DAVID: No, I'm happy with all except you keep fighting the idea of God as the designer.

dhw: I have not fought the idea of God the designer. I have fought your insistence that he deliberately designed every life form, including the murderous bacteria.

DAVID: You have just fought my idea of God as designing everything. That is what a designer of reality does!!!

How many designers of reality (life) have you met? A God who designed intelligent cells which could then change their own structure and behaviour without his intervention (i.e. in a free-for-all) is still God the designer. […]

DAVID: How does evolution reach a specific goal with your free-for-all??? You must then accept humans appearance as entirely accidental. Adler and I think that view os entirely illogical.

It doesn’t, although your God can always dabble, as in the theory that he learns and/or gets new ideas as he goes along. But you (I can’t answer for Adler) assume that he started out with the one goal of producing humans plus lunch, and so you have no idea why he would have designed all the unconnected non-humans plus lunches beforehand. (You’ve always said that Adler does not touch on this subject.) That is “entirely illogical”. As for “accidental”, there is nothing “accidental” about speciation à la Shapiro, since intelligent beings are at work, constantly coming up with new ideas of increasing complexity.
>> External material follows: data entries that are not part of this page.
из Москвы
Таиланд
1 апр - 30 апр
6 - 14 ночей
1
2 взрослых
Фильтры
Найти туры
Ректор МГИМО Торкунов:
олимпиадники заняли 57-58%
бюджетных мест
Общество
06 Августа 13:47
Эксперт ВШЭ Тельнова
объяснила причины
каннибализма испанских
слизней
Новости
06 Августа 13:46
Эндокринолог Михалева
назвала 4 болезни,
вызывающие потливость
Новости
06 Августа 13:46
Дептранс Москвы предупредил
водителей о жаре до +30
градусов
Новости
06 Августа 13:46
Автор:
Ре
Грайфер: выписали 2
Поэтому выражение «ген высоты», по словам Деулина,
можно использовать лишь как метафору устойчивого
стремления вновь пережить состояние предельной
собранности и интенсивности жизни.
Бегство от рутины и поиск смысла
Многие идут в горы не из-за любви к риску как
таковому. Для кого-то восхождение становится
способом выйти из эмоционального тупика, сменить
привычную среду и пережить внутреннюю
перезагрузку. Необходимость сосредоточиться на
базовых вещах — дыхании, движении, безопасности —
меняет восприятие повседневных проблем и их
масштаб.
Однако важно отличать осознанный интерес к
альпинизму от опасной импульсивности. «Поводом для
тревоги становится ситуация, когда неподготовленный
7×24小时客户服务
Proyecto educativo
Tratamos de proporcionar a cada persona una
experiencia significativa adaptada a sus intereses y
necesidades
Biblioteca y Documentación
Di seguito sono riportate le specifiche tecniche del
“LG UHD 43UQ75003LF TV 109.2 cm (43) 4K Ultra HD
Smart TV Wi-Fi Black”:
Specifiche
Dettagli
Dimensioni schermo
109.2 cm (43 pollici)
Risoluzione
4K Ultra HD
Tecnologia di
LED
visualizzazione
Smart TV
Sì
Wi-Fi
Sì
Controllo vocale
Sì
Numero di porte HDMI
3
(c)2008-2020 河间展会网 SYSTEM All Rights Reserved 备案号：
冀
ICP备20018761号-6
But that still does not make humans inevitable. It is pointless to take existing reality and then claim it must all have been planned from the start. We have absolutely no idea what would have happened if conditions had developed differently. But as things have turned out, yes, we can say that if God exists, the intelligence of humans could be a logical outcome of the process he set in motion, whereby intelligent beings gradually morph into more intelligent beings. The mystery in your theory is why, if your God only wanted sapiens, he had to go on specially designing all the life forms etc. that had no connection with sapiens. And you still cannot solve the problem of theodicy.